*Activity*
Pictures in the records are to be omitted; everything else is copied exactly.

*Provided material*

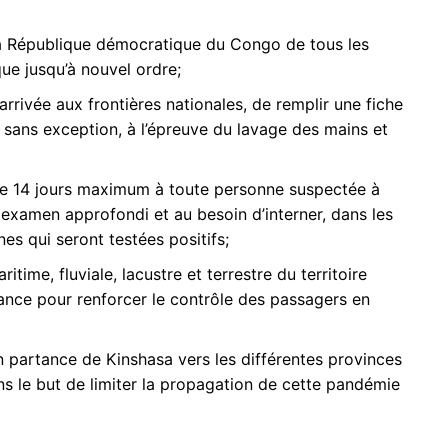
la République démocratique du Congo de tous les
ue jusqu’à nouvel ordre;
arrivée aux frontières nationales, de remplir une fiche
sans exception, à l’épreuve du lavage des mains et
de 14 jours maximum à toute personne suspectée à
 examen approfondi et au besoin d’interner, dans les
es qui seront testées positifs;
time, fluviale, lacustre et terrestre du territoire
lance pour renforcer le contrôle des passagers en
partance de Kinshasa vers les différentes provinces
s le but de limiter la propagation de cette pandémie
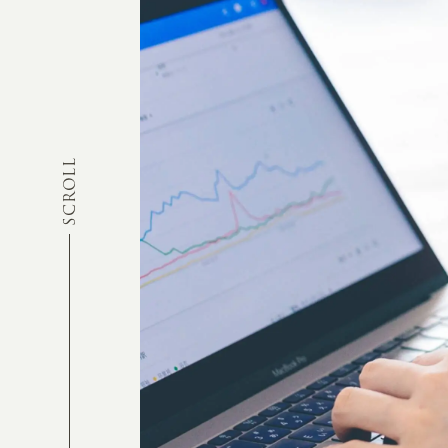
SCROLL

*Output of the exercise*
la République démocratique du Congo de tous les
ue jusqu’à nouvel ordre;
arrivée aux frontières nationales, de remplir une fiche
sans exception, à l’épreuve du lavage des mains et
de 14 jours maximum à toute personne suspectée à
 examen approfondi et au besoin d’interner, dans les
es qui seront testées positifs;
time, fluviale, lacustre et terrestre du territoire
lance pour renforcer le contrôle des passagers en
partance de Kinshasa vers les différentes provinces
s le but de limiter la propagation de cette pandémie
SCROLL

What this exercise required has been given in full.